ILR Note : See also Tom Woods’ episode ‘1990 The Dreadful State of Economics, and How to Fix It’
The 2021 Nobel Prize in Economics has been awarded to Berkeley’s David Card, MIT’s Josh Angrist, and Stanford’s Guido Imbens for their work on “natural experiments,” a currently fashionable approach to estimating the causal impact of one economic variable on another. Card, of course, became famous in and outside the profession for his 1994 paper with the late Alan Krueger on the minimum wage. Card and Krueger eschewed the conventional supply-and-demand analysis of the minimum wage (which predicts that, other things equal, increasing the minimum wage leads to increased unemployment) in favor of an atheoretical, empirical exercise. They compared the change in fast-food restaurant employment in New Jersey, which increased its state minimum wage, to that in neighboring Pennsylvania, which didn’t, and found no substantial differences, concluding that—contrary to the conventional wisdom among economists—minimum wages do not price low-productivity workers out of the labor market.
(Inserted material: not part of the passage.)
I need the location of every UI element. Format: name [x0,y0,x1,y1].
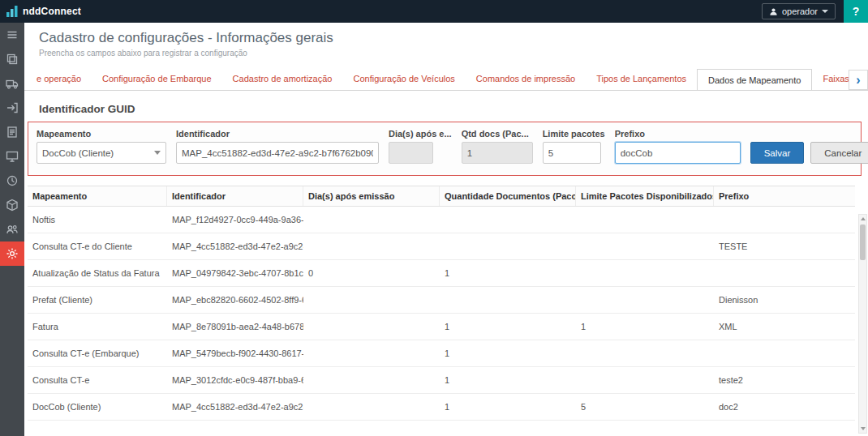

While the details of the Card-Krueger study are widely disputed (to put it politely), the empirical approach they championed is not. Their work helped usher in what has been called the “credibility revolution” or “identification revolution” in applied microeconomics (also called the “design-based approach” as opposed to the older, “model-based approach”). Angrist and Imbens developed econometric techniques for estimating the “treatment effects” that are central to this approach. Unlike laboratory experiments, in which subjects can be assigned randomly to treatment and control groups, with the experimenter holding all other conditions constant, observational studies require statistical tricks to satisfy the “ceteris paribus” conditions. Developing and applying these tricks has been the main focus of mainstream applied economics over the last three decades.
Despite its popularity, this approach is not without its critics. To Austrians, causality in social science is a theoretical construct, not something that can be teased out of the data without some a priori understanding of human behavior and how it affects (and is affected by) economic and social phenomena. Experimental and quasi-experimental methods may provide some limited historical-empirical insight but tend to lack “external validity,” i.e., one never knows if the results will hold up in other settings. There are plenty of mainstream critics of the overuse of natural experiments, field experiments (randomized controlled trials), and the overemphasis on identification over importance (George Akerlof calls this a bias toward “hardness”).
More generally, the newer approaches herald a declining interest in theory in favor of what might be called crude empiricism—”crude” not in the sense that the empirical methods are unsophisticated, but meaning that the underlying questions are simple, “does this x affect this y” questions that rarely involve economic ideas, constructs, or relationships at all. I have previously written about the move away from economic questions and toward issues that are “small” in the sense that they don’t involve economic principles at all. The decreasing popularity of theory corresponds to the naïve belief that science, as Lord Kelvin famously put it, is all about measurement and that the data somehow “speak for themselves“—when in reality, empirical data are useful only in the way they are interpreted by thinking, choosing, acting human beings.